Updated

When the Watergate complex was built in the 1960s, it was just a group of buildings on the western edge of the nation's capital. Then, 40 years ago Sunday, police in Washington arrested five men breaking into the office of the Democratic National Committee there.

Scandals, from Monicagate to Troopergate, haven't been the same since.

These days, though, there's little marking the location of the 1972 crime that ultimately led to the resignation of President Richard Nixon. The office building that was the site of the break-in is still in use, though tenants have changed. The adjacent hotel where the burglars stayed is currently closed. And another hotel across the street where a lookout watched the night of the break-in, with a walkie-talkie on hand, has been turned into a college dorm.
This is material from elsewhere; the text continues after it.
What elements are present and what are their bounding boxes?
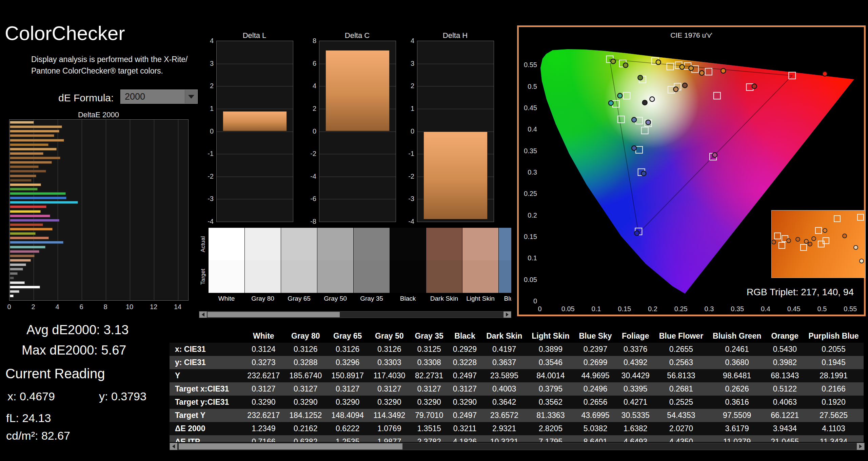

Jane Freundel Levey, the chief historian for Cultural Tourism DC, a coalition of city cultural and heritage groups, says there's talk of installing a set of historical signs in the Foggy Bottom neighborhood where the buildings sit. If that happens, the spaces that played a part in the Watergate drama will certainly be marked, she said.

"We are a nation of people who make pilgrimages," she said, adding that people like knowing when they're standing on a historic spot.

Now, however, most tourists visiting Washington head to see the Capitol, the Declaration of Independence, the theater where President Abraham Lincoln was shot and the Smithsonian museums, where interactive exhibits and tour guides await. There's nothing like that at the Watergate, which sits along the banks of the Potomac River next to the city's John F. Kennedy Center for the Performing Arts.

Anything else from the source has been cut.